──────── Available data ────────
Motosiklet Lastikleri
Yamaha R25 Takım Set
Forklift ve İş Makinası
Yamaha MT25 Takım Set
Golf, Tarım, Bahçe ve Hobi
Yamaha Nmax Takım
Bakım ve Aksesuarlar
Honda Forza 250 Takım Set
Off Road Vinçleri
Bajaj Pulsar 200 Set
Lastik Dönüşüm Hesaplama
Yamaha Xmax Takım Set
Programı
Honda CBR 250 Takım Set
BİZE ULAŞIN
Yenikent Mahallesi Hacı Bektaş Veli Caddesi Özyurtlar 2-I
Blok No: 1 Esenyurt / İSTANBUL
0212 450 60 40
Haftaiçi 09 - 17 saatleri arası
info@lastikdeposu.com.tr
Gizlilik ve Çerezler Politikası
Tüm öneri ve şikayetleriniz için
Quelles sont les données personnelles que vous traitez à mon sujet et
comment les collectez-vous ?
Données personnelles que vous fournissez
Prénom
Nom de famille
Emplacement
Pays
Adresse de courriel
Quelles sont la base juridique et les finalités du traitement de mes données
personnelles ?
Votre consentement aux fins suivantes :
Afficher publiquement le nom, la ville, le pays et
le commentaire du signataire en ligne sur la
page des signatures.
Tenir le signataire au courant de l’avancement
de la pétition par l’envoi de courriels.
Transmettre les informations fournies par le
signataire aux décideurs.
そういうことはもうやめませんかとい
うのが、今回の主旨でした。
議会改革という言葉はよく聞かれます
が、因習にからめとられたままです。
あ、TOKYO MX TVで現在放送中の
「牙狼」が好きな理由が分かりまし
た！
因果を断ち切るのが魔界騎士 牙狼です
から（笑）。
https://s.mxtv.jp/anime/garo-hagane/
────────
Your goal
In the records above, some lines hold the word "sont". Say how many, and nothing more.

Answer space
2